Continuity, myths and maths

“I can’t get to see my doctor any more” is one of the commonest patient complaints we hear.  The sense of loss of the family doctor echoes as much in Whitehall as in suburbia as Hunt attempts to recognise the value of continuity (though only so far for over 75s).

Continuity matters to GPs and patients

My doctor, not just any doctor

At the same time structural forces are working against the special doctor – patient relationship, which has been shown in study after study to reduce secondary care costs and improve outcomes.  Practices are getting larger, and part timers are increasing.  If the doctor you normally see isn’t in today, or is one of 8 and with other patients today, continuity is bound to be lost isn’t it?

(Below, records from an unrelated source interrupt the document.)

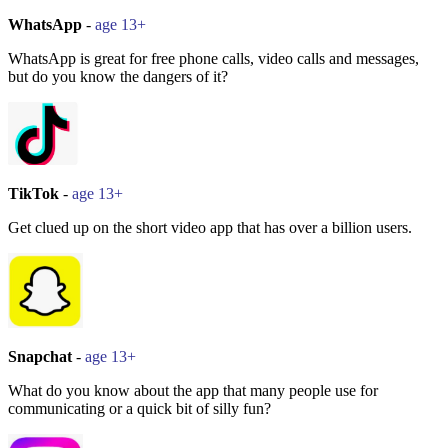
WhatsApp
-
age 13+
WhatsApp is great for free phone calls, video calls and messages,
but do you know the dangers of it?
TikTok
-
age 13+
Get clued up on the short video app that has over a billion users.
Snapchat
-
age 13+
What do you know about the app that many people use for
communicating or a quick bit of silly fun?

With the PM Challenge Fund calling for general practice to be open 7 days a week from 8 to 8, the situation could worsen. Professor Martin Roland of Cambridge Centre for Health Services Research is calling it the wrong direction.

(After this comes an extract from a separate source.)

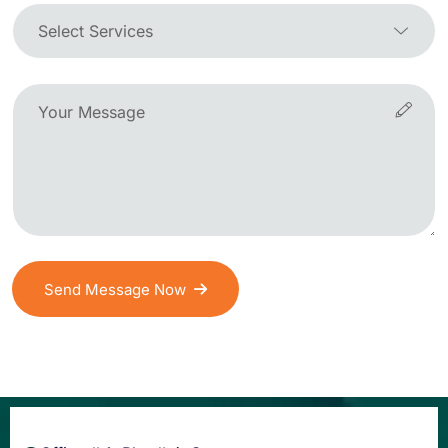
Send Message Now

Let’s look at the maths.  Perfect continuity is achieved if every patient has a personal physician on call 24 hours a day, 168 hours a week.  Oligarchs excepted, I don’t think you want to pay enough tax to think about this.  But what if your doctor were available 12 hours a day, 84 hours a week?  Do you want your doctor to work 84 hours a week, even if you could find a way to pay?  It doesn’t really matter because doctors won’t do it.  No one in their right mind would build a career at the call of their patients for 84 hours a week.  12-7 working in general practice simply cannot improve continuity, it can only destroy it if the same GPs spread themselves across the required time.

Get real with the numbers

Halving the hours again to 42 starts to look reasonable.  With part time flexibility, not many GPs offer 42 hours clinical time per week, but it would at least seem possible.  The problem is, to offer a choice of doctor you need to have availability at convenient times and soon.  The traditional system falls down because

  • a choice of doctor means a longer wait, often 2-3 weeks
  • most patients want to see the doctor the same day they call
  • most patients want to be seen in core hours, not evenings and weekends
  • many then accept a different doctor with a shorter wait, and rebook
  • doctors offering pre-booked slots find their availability is scarce.

The premise of 8-8 working, 7 days a week is that availability should be higher.  Given the limitations of the working week above, this would mean

  • doctors available OOH would not be prebookable, as this thwarts availability
  • they would be less available in core hours, for working time reasons
  • the choice of doctor for patients is therefore reduced

What could meet demand?

There is a need for access to primary care out of hours.  Patients sometimes have urgent or emergency needs, which can be very well addressed by GPs in primary care.  Continuity might be beneficial, but you can’t have it all the time.  Our data shows that 60-70% of presentations to GPs are acute, but only 20-25% are urgent, and in the GPs view, continuity is important in a little under half.

There is no affordable and “perfect” answer, but there are practical and affordable solutions which can do much better than a singular focus on access and hours.  The secret is to have excellent access and availability in core hours, offering a choice of doctor.  Patients will then manage their own continuity, they call when the doctor they want is available.  We measure the effect of this and often see a 10-15% rise in continuity.  Out of hours, responsiveness matters in the same way, but without a choice.  That way patients will wait if choice matters.

Access and continuity go hand in hand.  Both can be improved at the same time.  An exclusive focus on either will be a costly mistake for the NHS, at just the time when UK general practice should be properly valued.